When Full Table Scans can be good (and preferred by the optimizer):

Scanning small tables, where scanning is faster than traversing an index tree.
On low selectivity queries, where the query returns a large portion of the table, or the sequential I/O of the FTS is faster than the random I/O of index lookups.
When no suitable index exists for the query`s predicates.
Analytical and warehouse workloads, where parallel full table scans can be highly efficient.
COUNT(*) with no WHERE clause on a large table (though some RDBMS use index-only scans for this).

When Full Table Scans can be bad:

OLTP queries that are expected to return one or a few rows, where an index seek would be far faster.
Frequently executed queries on large tables where each execution reads the entire table, consuming I/O and cache.
When the FTS indicates a missing index, stale statistics, or a poorly written query.

Key insight: An FTS is not inherently bad. It is only problematic when a more efficient access path should have been used. The optimizer usually makes the correct choice when statistics are current. Always verify with EXPLAIN before adding indexes.

72.

What is a view?

View answer

A view is a named, stored SQL query that acts as a virtual table. It does not store data itself. Each time the view is queried, the underlying SELECT statement is executed (or merged into the calling query by the optimizer).

Syntax:

CREATE VIEW active_customers AS
SELECT customer_id, name, email
FROM customers
WHERE status = 'ACTIVE';

Benefits:

Abstraction and simplification: Encapsulates complex joins and logic behind a simple name.
Security: Exposes only specific columns and rows to certain users (column-level and row-level security).
Consistency: Centralizes business logic and changes to the view definition propagate to all queries using it.
Backward compatibility: If a table is restructured, a view can maintain the old interface.

Types:

Simple view: Based on a single table, no aggregations, no GROUP BY.
Complex view: Joins, subqueries, aggregations, DISTINCT, etc.
Materialized view: Stores the query result physically and must be refreshed periodically to reflect changes in the underlying tables. Useful for expensive aggregations and reporting workloads.

Note: Regular views usually add minimal overhead. Performance depends on the expanded query and indexes.

73.

What is an updatable view?

View answer

An updatable view allows INSERT, UPDATE, and DELETE operations through the view, which are translated into operations on the underlying base table(s).

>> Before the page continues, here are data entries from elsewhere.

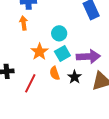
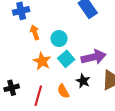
orange arrow: (24, 23) -> (35, 32), moved
orange semicircle: (55, 73) -> (63, 91), moved

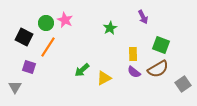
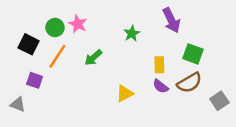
purple arrow: (143, 17) -> (171, 20), size x1.5
green arrow: (82, 70) -> (93, 57), moved
gray triangle: (15, 87) -> (18, 104), turned -40

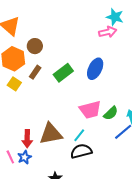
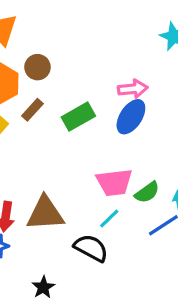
pink arrow: (108, 32) -> (133, 89), moved
cyan line: (79, 135) -> (109, 219), moved
black semicircle: (81, 151) -> (91, 248), turned 35

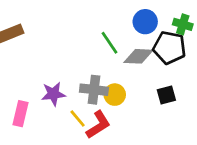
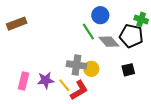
blue circle: (145, 22) -> (100, 15), moved
gray diamond: (138, 56) -> (109, 42), turned 45
purple star: (53, 94) -> (46, 80), moved

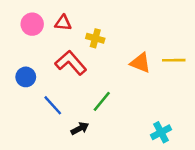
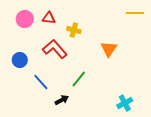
yellow line: (174, 60) -> (135, 13), moved
orange triangle: (140, 63) -> (109, 49), turned 42

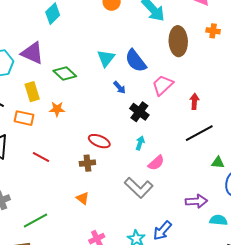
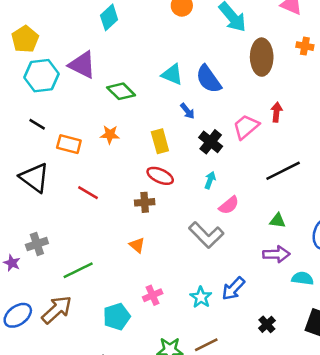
cyan triangle: (106, 58) -> (172, 75), turned -48
pink trapezoid: (163, 85) -> (246, 127), moved
yellow rectangle: (32, 92) -> (160, 141), moved
red arrow: (194, 101) -> (276, 112), moved
green triangle: (218, 163) -> (278, 221), moved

Requirements (SQL standard, varies by RDBMS):

Based on a single base table (no joins in most RDBMS, though some support join views for updates).
No DISTINCT, GROUP BY, HAVING, or aggregate functions (SUM, COUNT, etc.).
No set operations (UNION, INTERSECT, EXCEPT).
No subqueries in the SELECT list.
All NOT NULL columns without defaults must be included in the view for INSERT.
Each row in the view maps to exactly one row in the base table.


WITH CHECK OPTION:
CREATE VIEW active_customers AS
SELECT * FROM customers WHERE status = 'ACTIVE'
WITH CHECK OPTION;

This prevents inserting or updating rows through the view that would not be visible through the view. For example, you cannot insert a customer with status = INACTIVE through this view.

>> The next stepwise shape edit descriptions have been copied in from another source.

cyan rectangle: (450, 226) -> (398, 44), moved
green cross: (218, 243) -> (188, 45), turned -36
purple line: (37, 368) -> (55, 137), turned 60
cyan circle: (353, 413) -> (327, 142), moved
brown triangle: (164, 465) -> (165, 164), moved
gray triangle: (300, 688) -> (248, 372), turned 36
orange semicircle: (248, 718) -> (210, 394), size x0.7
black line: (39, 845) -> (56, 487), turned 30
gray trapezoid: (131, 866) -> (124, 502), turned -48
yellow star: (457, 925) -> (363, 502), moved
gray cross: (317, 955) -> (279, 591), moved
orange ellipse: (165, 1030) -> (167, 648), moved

INSTEAD OF triggers (SQL Server, Oracle, PostgreSQL):

Allow making non-updatable views (complex joins, aggregations) updatable by defining custom logic for INSERT/UPDATE/DELETE operations on the view. This gives full control over how DML on the view translates to base table operations.

74.

What is normalization and why is it needed?

View answer

Normalization is the process of organizing a relational database schema to reduce data redundancy and improve data integrity by decomposing tables into smaller, well-structured relations based on functional dependencies.

Why normalization is needed:

Eliminate redundant data: Without normalization, the same piece of information may be stored in dozens of rows. This wastes storage and, more critically, creates maintenance nightmares.
Prevent data anomalies: Redundancy leads to insertion, update, and deletion anomalies, which cause inconsistencies when data is modified.
Enforce data integrity: By ensuring each fact is stored in exactly one place, normalization prevents the same fact from having contradictory values in different rows.
Simplify maintenance: Changes to a piece of data should occur in a single row, not hundreds.
Flexible querying: Well-normalized schemas are more adaptable to new query requirements because data is logically organized.

Normal forms (progressive levels):

1NF: Atomic values, no repeating groups.
2NF: 1NF and no partial dependencies (every non-key column depends on the whole primary key).
3NF: 2NF and no transitive dependencies (non-key columns don`t depend on other non-key columns).
BCNF: Every determinant is a candidate key.
Higher forms (4NF, 5NF) address multi-valued and join dependencies but are rarely needed in practice.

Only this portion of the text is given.